◆ What is being asked: For this exercise, write each entry below out precisely and omit the pictures.

◆ The input:
+ + + + + + +

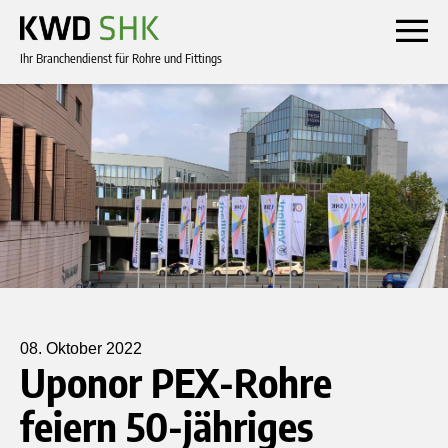
Ihr Branchendienst für Rohre und Fittings
08. Oktober 2022
Uponor PEX-Rohre
feiern 50-jähriges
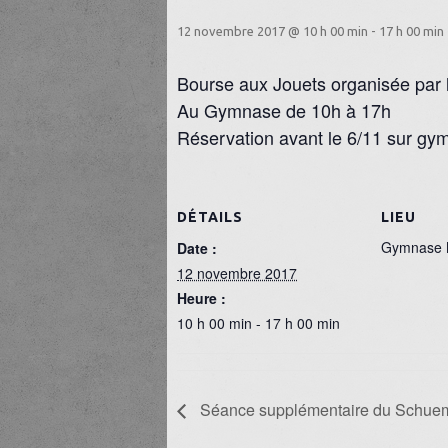
12 novembre 2017 @ 10 h 00 min
-
17 h 00 min
Bourse aux Jouets organisée par
Au Gymnase de 10h à 17h
Réservation avant le 6/11 sur gym
DÉTAILS
LIEU
Gymnase M
Date :
12 novembre 2017
Heure :
10 h 00 min - 17 h 00 min
Séance supplémentaire du Schue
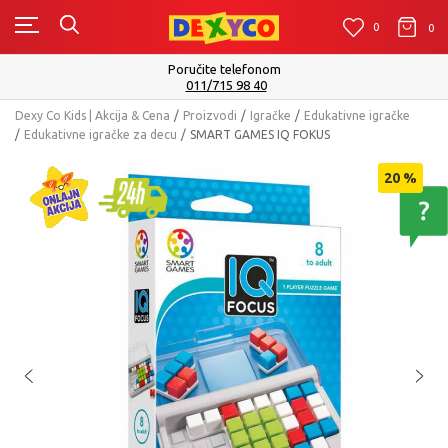
0
0
0
Isporuku možete očekivati u roku od 2 do 4 radna dana!
Pogledaj više
Dexy Co Kids | Akcija & Cena
Proizvodi
Igračke
Edukativne igračke
Edukativne igračke za decu
SMART GAMES IQ FOKUS
20
%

+ + + + + + +

◆ Answer space:
Ihr Branchendienst für Rohre und Fittings
08. Oktober 2022
Uponor PEX-Rohre
feiern 50-jähriges
12 novembre 2017 @ 10 h 00 min
-
17 h 00 min
Bourse aux Jouets organisée par
Au Gymnase de 10h à 17h
Réservation avant le 6/11 sur gym
DÉTAILS
LIEU
Gymnase M
Date :
12 novembre 2017
Heure :
10 h 00 min - 17 h 00 min
Séance supplémentaire du Schue
0
0
0
Isporuku možete očekivati u roku od 2 do 4 radna dana!
Pogledaj više
Dexy Co Kids | Akcija & Cena
Proizvodi
Igračke
Edukativne igračke
Edukativne igračke za decu
SMART GAMES IQ FOKUS
20
%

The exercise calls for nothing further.